The learner receives a training sample consisting of
both labeled and unlabeled data, and makes predictions for all unseen points. Semi-supervised learning is common in settings where unlabeled data is easily accessible but labels are expensive to obtain. Various types of problems arising in applications, including classification, regression, or ranking tasks, can be framed as instances of semi-supervised learning. The hope is that the distribution of unlabeled data accessible to the learner can help him achieve a better performance than in the supervised setting.

17
Q

What is Transductive Inference?

A

As in the semi-supervised scenario, the learner receives
a labeled training sample along with a set of unlabeled test points.
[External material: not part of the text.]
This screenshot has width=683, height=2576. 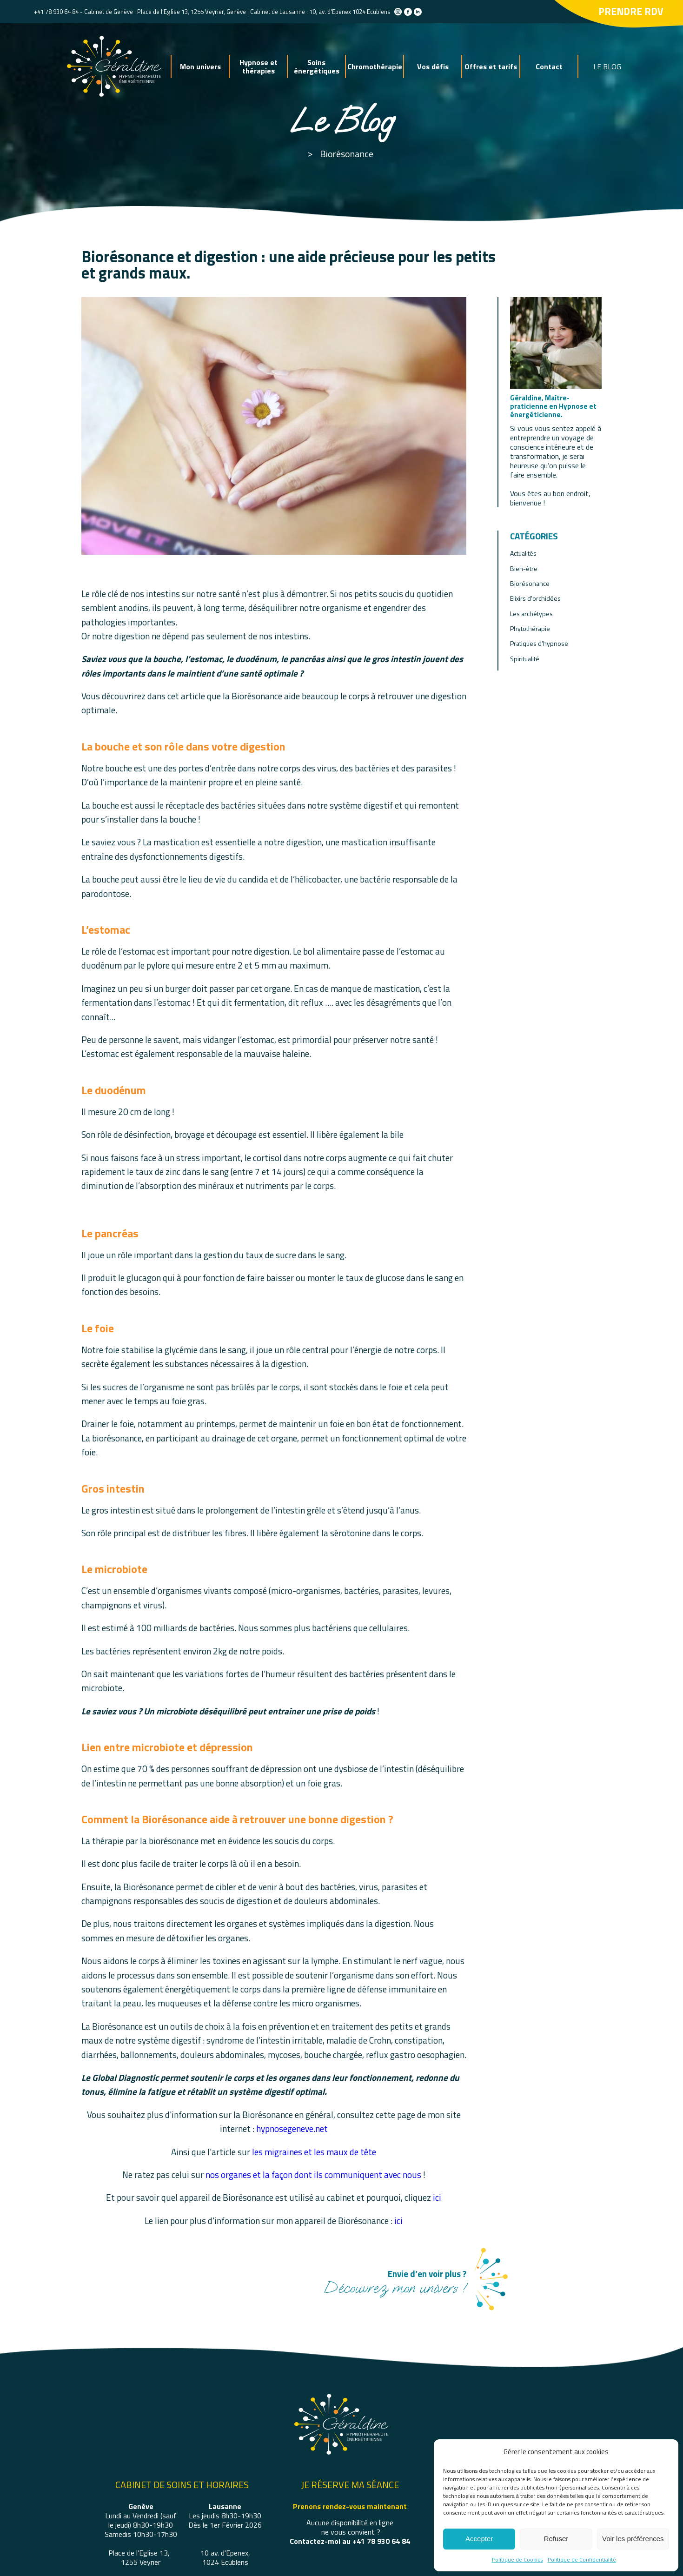 I want to click on Les archétypes, so click(x=531, y=613).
However, the objective of transductive inference is to predict labels only for these particular test
points. Transductive inference appears to be an easier task and matches the scenario encountered in a variety of modern applications.

18
Q

What is On-Line Learning?

A

The online scenario involves multiple rounds and training and testing phases are intermixed. At each round, the learner receives an unlabeled training point, makes a prediction, receives the true label, and incurs a loss. The objective in the on-line setting is to minimize the cumulative loss over all rounds. Unlike the previous settings just discussed, no distributional assumption is made in on-line learning. In fact, instances and their labels may be chosen adversarially within this scenario.

19
Q

What is Reinforcement Learning?

A

The training and testing phases are also intermixed in
reinforcement learning. To collect information, the learner actively interacts with the environment and in some cases affects the environment, and receives an immediate reward for each action. The object of the learner is to maximize his reward over a course of actions and iterations with the environment. However, no long-term reward feedback is provided by the environment, and the learner is faced with the exploration versus exploitation dilemma, since he must choose between exploring unknown actions to gain more information versus exploiting the information already collected.

20
Q

What is Active Learning?

A

The learner adaptively or interactively collects training examples, typically by querying an oracle to request labels for new points. The goal in active learning is to achieve a performance comparable to the standard supervised learning scenario, but with fewer labeled examples. Active learning is often used in applications where labels are expensive to obtain, for example computational biology applications.